Please output the lines shown below exactly as they appear.

Records supplied -
● ● ● ● ● ● ●

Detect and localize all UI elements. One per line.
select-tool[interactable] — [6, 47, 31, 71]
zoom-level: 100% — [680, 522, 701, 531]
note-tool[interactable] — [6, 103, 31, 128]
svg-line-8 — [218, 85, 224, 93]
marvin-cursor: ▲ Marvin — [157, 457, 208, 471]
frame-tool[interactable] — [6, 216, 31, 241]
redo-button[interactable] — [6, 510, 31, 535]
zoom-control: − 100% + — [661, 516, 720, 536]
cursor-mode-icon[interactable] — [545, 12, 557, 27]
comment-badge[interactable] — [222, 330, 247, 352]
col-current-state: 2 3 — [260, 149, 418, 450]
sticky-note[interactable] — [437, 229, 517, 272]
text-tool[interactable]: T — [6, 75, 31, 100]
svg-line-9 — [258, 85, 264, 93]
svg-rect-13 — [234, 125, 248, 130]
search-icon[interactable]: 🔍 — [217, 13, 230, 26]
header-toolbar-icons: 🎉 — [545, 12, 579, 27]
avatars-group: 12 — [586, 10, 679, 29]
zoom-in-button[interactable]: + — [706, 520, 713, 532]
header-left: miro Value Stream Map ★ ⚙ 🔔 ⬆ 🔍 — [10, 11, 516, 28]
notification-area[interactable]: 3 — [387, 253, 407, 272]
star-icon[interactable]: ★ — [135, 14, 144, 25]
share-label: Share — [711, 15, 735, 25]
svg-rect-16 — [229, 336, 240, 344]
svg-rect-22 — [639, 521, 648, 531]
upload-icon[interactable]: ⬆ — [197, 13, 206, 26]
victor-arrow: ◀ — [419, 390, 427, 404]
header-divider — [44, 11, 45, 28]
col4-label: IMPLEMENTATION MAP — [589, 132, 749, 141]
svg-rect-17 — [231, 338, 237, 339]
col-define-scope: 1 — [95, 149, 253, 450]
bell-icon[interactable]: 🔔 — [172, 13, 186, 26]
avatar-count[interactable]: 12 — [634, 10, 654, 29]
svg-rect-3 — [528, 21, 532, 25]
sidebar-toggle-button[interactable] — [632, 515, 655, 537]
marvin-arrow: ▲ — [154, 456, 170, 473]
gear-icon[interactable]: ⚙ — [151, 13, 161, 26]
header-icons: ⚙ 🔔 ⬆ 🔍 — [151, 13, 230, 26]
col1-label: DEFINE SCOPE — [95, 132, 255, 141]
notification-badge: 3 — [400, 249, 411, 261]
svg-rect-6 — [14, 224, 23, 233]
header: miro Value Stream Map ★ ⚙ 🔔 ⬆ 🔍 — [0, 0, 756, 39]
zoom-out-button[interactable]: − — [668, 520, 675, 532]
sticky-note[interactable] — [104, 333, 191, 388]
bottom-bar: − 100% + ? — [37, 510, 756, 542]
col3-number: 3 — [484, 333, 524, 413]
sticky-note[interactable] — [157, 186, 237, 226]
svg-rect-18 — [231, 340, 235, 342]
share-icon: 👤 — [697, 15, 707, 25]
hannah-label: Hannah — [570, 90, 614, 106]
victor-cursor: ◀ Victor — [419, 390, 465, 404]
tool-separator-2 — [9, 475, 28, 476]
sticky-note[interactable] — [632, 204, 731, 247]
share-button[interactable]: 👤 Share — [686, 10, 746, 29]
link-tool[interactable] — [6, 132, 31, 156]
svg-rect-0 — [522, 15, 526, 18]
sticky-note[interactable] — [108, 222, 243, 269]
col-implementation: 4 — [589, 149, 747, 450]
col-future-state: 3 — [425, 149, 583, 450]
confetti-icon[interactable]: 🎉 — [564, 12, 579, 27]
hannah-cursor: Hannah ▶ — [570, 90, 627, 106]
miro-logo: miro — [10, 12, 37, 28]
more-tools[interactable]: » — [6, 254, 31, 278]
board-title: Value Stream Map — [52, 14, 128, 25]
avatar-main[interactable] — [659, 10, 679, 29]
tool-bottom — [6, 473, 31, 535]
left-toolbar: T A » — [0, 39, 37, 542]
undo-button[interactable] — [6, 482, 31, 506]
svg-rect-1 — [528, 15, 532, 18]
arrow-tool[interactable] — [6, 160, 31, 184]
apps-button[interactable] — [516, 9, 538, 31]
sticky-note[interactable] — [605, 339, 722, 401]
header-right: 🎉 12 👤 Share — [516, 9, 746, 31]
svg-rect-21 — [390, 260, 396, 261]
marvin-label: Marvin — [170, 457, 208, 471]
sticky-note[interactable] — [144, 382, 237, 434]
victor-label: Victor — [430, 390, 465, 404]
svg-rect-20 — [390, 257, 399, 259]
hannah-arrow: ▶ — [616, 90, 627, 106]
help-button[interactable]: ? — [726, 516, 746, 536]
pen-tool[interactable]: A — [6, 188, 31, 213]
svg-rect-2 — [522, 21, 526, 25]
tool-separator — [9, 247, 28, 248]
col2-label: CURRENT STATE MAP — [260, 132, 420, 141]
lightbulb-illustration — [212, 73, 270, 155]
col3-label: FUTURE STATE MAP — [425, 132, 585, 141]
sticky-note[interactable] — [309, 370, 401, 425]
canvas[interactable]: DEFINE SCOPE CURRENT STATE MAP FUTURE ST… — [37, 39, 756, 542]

● ● ● ● ● ● ●

Expected output -
Detect and localize all UI elements. One per line.
select-tool[interactable] — [6, 47, 31, 71]
zoom-level: 100% — [680, 522, 701, 531]
note-tool[interactable] — [6, 103, 31, 128]
svg-line-8 — [218, 85, 224, 93]
marvin-cursor: ▲ Marvin — [157, 457, 208, 471]
frame-tool[interactable] — [6, 216, 31, 241]
redo-button[interactable] — [6, 510, 31, 535]
zoom-control: − 100% + — [661, 516, 720, 536]
cursor-mode-icon[interactable] — [545, 12, 557, 27]
comment-badge[interactable] — [222, 330, 247, 352]
col-current-state: 2 3 — [260, 149, 418, 450]
sticky-note[interactable] — [437, 229, 517, 272]
text-tool[interactable]: T — [6, 75, 31, 100]
svg-line-9 — [258, 85, 264, 93]
svg-rect-13 — [234, 125, 248, 130]
search-icon[interactable]: 🔍 — [217, 13, 230, 26]
header-toolbar-icons: 🎉 — [545, 12, 579, 27]
avatars-group: 12 — [586, 10, 679, 29]
zoom-in-button[interactable]: + — [706, 520, 713, 532]
header-left: miro Value Stream Map ★ ⚙ 🔔 ⬆ 🔍 — [10, 11, 516, 28]
notification-area[interactable]: 3 — [387, 253, 407, 272]
star-icon[interactable]: ★ — [135, 14, 144, 25]
share-label: Share — [711, 15, 735, 25]
svg-rect-16 — [229, 336, 240, 344]
svg-rect-22 — [639, 521, 648, 531]
upload-icon[interactable]: ⬆ — [197, 13, 206, 26]
victor-arrow: ◀ — [419, 390, 427, 404]
header-divider — [44, 11, 45, 28]
col4-label: IMPLEMENTATION MAP — [589, 132, 749, 141]
svg-rect-17 — [231, 338, 237, 339]
col-define-scope: 1 — [95, 149, 253, 450]
bell-icon[interactable]: 🔔 — [172, 13, 186, 26]
avatar-count[interactable]: 12 — [634, 10, 654, 29]
svg-rect-3 — [528, 21, 532, 25]
sidebar-toggle-button[interactable] — [632, 515, 655, 537]
marvin-arrow: ▲ — [154, 456, 170, 473]
gear-icon[interactable]: ⚙ — [151, 13, 161, 26]
header-icons: ⚙ 🔔 ⬆ 🔍 — [151, 13, 230, 26]
col1-label: DEFINE SCOPE — [95, 132, 255, 141]
notification-badge: 3 — [400, 249, 411, 261]
svg-rect-6 — [14, 224, 23, 233]
header: miro Value Stream Map ★ ⚙ 🔔 ⬆ 🔍 — [0, 0, 756, 39]
zoom-out-button[interactable]: − — [668, 520, 675, 532]
sticky-note[interactable] — [104, 333, 191, 388]
bottom-bar: − 100% + ? — [37, 510, 756, 542]
col3-number: 3 — [484, 333, 524, 413]
sticky-note[interactable] — [157, 186, 237, 226]
svg-rect-18 — [231, 340, 235, 342]
share-icon: 👤 — [697, 15, 707, 25]
hannah-label: Hannah — [570, 90, 614, 106]
victor-cursor: ◀ Victor — [419, 390, 465, 404]
tool-separator-2 — [9, 475, 28, 476]
sticky-note[interactable] — [632, 204, 731, 247]
share-button[interactable]: 👤 Share — [686, 10, 746, 29]
link-tool[interactable] — [6, 132, 31, 156]
svg-rect-0 — [522, 15, 526, 18]
sticky-note[interactable] — [108, 222, 243, 269]
col-implementation: 4 — [589, 149, 747, 450]
col-future-state: 3 — [425, 149, 583, 450]
confetti-icon[interactable]: 🎉 — [564, 12, 579, 27]
hannah-cursor: Hannah ▶ — [570, 90, 627, 106]
miro-logo: miro — [10, 12, 37, 28]
more-tools[interactable]: » — [6, 254, 31, 278]
board-title: Value Stream Map — [52, 14, 128, 25]
avatar-main[interactable] — [659, 10, 679, 29]
tool-bottom — [6, 473, 31, 535]
left-toolbar: T A » — [0, 39, 37, 542]
undo-button[interactable] — [6, 482, 31, 506]
svg-rect-1 — [528, 15, 532, 18]
arrow-tool[interactable] — [6, 160, 31, 184]
apps-button[interactable] — [516, 9, 538, 31]
sticky-note[interactable] — [605, 339, 722, 401]
header-right: 🎉 12 👤 Share — [516, 9, 746, 31]
svg-rect-21 — [390, 260, 396, 261]
marvin-label: Marvin — [170, 457, 208, 471]
sticky-note[interactable] — [144, 382, 237, 434]
victor-label: Victor — [430, 390, 465, 404]
svg-rect-20 — [390, 257, 399, 259]
hannah-arrow: ▶ — [616, 90, 627, 106]
help-button[interactable]: ? — [726, 516, 746, 536]
pen-tool[interactable]: A — [6, 188, 31, 213]
svg-rect-2 — [522, 21, 526, 25]
tool-separator — [9, 247, 28, 248]
col2-label: CURRENT STATE MAP — [260, 132, 420, 141]
lightbulb-illustration — [212, 73, 270, 155]
col3-label: FUTURE STATE MAP — [425, 132, 585, 141]
sticky-note[interactable] — [309, 370, 401, 425]
canvas[interactable]: DEFINE SCOPE CURRENT STATE MAP FUTURE ST… — [37, 39, 756, 542]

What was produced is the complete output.